> [Task goal]:
Your answer must be one number: the count of lines below that include "viên".

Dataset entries
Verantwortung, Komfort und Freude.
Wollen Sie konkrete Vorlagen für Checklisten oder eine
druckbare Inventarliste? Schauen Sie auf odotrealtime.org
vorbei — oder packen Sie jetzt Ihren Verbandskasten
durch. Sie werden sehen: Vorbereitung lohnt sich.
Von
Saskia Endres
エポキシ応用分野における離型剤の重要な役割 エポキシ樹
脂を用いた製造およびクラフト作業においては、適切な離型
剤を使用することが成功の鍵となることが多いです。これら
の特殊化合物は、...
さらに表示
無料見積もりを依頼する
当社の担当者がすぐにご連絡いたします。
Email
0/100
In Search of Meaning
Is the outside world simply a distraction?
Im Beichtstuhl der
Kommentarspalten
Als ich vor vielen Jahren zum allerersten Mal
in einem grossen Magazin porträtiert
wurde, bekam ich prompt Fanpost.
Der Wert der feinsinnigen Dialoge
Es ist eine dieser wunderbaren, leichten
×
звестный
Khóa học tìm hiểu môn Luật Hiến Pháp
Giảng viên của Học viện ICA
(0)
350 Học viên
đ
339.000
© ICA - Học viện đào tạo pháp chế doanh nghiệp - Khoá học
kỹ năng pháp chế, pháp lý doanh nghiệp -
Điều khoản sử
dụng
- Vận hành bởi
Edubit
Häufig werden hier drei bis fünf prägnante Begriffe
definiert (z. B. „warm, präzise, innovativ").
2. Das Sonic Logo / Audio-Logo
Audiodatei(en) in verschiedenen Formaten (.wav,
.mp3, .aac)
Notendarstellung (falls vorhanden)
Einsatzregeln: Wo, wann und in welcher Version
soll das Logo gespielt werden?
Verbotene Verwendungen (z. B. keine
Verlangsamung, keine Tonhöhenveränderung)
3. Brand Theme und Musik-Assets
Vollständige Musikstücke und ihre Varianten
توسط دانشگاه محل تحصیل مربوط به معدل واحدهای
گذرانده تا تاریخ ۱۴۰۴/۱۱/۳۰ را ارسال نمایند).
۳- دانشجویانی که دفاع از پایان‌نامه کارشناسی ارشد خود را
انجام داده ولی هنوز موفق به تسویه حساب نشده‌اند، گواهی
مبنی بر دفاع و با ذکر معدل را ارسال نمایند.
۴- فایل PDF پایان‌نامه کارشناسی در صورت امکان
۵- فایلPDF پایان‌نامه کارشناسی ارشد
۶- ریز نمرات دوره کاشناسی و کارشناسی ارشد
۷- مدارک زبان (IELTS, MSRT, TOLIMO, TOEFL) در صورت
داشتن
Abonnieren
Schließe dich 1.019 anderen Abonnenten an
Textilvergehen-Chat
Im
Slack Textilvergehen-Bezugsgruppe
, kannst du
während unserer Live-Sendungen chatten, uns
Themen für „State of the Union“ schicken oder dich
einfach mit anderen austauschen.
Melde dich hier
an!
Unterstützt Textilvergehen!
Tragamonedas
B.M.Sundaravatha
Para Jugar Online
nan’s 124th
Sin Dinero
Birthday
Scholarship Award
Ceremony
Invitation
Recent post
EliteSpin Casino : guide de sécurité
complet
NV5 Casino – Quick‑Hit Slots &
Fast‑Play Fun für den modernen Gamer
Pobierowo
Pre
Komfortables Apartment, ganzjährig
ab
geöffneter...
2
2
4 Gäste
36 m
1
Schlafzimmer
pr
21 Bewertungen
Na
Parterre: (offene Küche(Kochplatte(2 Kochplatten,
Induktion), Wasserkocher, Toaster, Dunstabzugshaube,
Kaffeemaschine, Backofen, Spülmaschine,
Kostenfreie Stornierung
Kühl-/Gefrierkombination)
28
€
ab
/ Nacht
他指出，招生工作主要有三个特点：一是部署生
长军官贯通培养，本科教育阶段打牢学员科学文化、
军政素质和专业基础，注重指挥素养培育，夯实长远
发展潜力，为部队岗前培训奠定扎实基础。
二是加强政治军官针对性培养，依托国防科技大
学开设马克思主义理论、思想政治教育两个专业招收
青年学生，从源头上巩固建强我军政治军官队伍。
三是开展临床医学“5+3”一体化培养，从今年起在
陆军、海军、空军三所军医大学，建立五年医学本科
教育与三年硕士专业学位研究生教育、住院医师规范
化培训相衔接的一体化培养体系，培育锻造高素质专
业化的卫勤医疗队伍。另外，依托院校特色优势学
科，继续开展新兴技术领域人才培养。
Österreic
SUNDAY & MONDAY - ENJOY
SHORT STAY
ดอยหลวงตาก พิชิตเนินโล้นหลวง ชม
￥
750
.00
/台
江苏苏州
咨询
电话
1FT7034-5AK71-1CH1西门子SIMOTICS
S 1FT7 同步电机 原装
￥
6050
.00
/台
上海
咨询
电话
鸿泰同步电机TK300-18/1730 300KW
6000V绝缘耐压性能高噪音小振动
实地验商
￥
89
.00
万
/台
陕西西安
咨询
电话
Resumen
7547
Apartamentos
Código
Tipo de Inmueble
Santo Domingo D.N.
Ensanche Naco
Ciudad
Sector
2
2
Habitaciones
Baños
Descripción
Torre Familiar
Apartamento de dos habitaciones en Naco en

> [Result of this exercise]:
2